Mettre un terme au tabou que représentent les règles
Sur place, des photographes ne manquent pas d'immortaliser la jeune femme en pleine course, son entre-jambe marquée d'une large tache sombre. Il n'en fallait pas plus pour provoquer admiration et répulsion.
Au milieu des réactions, Kiran publie une tribune où elle explique sa démarche. "Alors que je courrais, je réfléchissais au fait que les hommes et les femmes ont été conditionnés pour faire semblant que les règles n'existent pas", écrit Kiran. "En rendant les règles honteuses, la société nous empêche de nous réunir autour d'une expérience que 50% de la population partage chaque mois."

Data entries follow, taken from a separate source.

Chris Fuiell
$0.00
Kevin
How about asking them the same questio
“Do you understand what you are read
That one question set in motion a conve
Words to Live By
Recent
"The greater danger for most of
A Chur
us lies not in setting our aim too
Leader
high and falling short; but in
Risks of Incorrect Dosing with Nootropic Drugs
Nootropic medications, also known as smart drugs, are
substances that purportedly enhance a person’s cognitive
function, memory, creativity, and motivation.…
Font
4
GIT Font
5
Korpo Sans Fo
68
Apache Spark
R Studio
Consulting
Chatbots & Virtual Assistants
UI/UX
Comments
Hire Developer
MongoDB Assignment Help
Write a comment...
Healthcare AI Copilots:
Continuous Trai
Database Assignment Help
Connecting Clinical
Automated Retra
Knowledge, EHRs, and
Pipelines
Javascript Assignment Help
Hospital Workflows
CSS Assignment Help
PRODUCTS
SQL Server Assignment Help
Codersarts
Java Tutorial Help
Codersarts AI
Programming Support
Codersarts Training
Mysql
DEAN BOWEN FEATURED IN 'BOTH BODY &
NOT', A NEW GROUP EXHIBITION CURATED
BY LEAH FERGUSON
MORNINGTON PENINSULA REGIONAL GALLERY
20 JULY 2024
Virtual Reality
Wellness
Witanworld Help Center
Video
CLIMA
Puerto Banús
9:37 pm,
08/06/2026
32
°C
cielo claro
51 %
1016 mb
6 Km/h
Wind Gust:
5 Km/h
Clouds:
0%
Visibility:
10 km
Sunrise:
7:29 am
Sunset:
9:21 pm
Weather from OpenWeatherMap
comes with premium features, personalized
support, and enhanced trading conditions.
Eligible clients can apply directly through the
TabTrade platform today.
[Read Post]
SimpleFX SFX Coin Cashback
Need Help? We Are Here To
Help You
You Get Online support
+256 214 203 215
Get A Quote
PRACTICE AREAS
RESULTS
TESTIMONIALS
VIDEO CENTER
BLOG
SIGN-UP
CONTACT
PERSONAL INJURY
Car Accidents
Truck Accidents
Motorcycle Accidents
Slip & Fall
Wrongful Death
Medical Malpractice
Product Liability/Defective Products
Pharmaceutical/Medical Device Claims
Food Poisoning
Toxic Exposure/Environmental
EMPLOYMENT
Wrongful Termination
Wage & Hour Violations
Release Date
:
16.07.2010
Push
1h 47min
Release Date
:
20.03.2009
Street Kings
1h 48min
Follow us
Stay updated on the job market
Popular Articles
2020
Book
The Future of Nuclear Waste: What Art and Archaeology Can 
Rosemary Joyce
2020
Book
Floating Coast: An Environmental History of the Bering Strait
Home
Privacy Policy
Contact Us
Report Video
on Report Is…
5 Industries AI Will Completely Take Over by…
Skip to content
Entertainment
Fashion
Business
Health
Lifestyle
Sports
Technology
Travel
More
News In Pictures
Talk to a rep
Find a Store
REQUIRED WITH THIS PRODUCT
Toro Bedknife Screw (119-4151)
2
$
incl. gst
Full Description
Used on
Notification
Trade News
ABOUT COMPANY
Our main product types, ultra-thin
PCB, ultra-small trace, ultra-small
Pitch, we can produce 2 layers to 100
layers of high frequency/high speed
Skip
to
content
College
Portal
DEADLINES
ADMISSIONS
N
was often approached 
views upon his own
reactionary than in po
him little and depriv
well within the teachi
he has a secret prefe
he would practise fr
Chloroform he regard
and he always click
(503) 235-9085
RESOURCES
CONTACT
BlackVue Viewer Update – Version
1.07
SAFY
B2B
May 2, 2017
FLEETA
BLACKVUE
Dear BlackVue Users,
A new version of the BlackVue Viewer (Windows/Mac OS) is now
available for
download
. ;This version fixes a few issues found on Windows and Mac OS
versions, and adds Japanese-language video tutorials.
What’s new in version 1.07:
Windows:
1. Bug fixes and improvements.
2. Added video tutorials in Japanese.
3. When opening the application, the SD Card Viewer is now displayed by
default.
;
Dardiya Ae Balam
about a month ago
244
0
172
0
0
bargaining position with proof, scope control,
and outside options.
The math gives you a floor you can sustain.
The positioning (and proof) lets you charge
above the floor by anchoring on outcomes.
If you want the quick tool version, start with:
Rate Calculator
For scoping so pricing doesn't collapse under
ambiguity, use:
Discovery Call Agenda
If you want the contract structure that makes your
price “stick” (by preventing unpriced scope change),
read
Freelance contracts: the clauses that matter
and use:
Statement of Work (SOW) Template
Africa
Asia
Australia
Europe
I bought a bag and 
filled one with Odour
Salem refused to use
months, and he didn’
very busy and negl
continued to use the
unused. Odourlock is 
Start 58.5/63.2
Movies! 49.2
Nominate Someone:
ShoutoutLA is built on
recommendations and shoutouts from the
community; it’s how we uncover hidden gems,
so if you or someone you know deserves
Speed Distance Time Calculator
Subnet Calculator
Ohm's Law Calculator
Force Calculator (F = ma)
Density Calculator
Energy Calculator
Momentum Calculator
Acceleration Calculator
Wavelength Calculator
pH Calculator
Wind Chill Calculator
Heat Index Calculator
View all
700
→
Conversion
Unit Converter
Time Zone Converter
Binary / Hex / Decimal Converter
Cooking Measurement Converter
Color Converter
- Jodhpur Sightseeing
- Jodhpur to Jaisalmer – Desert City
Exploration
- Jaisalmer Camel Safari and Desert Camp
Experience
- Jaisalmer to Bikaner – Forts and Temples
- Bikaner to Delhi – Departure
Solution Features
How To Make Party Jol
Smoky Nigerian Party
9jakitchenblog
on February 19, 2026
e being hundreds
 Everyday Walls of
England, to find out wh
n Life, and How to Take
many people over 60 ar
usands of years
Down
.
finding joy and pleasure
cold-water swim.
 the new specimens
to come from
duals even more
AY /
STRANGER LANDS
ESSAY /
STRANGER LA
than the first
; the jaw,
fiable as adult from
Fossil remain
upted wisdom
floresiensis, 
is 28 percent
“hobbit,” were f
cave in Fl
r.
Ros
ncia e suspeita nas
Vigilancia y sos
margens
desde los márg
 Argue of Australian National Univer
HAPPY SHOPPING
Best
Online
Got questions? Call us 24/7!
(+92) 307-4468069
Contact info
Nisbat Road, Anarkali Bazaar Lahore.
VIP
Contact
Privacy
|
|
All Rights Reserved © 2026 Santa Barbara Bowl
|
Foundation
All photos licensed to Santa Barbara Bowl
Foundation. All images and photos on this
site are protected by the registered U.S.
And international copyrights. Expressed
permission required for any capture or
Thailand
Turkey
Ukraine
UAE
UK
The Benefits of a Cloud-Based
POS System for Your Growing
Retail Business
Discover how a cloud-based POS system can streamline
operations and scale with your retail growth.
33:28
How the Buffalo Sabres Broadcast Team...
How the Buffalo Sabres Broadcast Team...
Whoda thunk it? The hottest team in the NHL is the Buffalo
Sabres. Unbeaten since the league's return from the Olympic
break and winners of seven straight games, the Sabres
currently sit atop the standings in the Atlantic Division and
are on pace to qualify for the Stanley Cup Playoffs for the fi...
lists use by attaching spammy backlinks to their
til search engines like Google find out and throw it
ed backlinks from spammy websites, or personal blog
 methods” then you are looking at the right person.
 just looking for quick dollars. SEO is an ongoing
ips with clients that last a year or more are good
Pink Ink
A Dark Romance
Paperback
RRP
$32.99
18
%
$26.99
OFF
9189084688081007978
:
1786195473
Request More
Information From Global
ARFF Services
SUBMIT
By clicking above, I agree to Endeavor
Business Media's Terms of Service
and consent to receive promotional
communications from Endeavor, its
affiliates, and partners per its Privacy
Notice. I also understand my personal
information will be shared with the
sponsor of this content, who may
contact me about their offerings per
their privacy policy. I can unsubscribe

En rendant les règles honteuses, la société nous empêche de nous réunir autour d'une expérience que 50% de la population partage chaque mois
Kiran Gandhi
Malgré cette conviction, Kiran ne peut s'empêcher de tirer sur son t-shirt pour dissimuler sa tache grandissante quand elle aperçoit son père et son frère sur le côté, venus l'encourager. Elle se ravise en voyant leurs mines réjouies : "Les deux hommes les plus importants de ma vie étaient dans l'équipe féministe."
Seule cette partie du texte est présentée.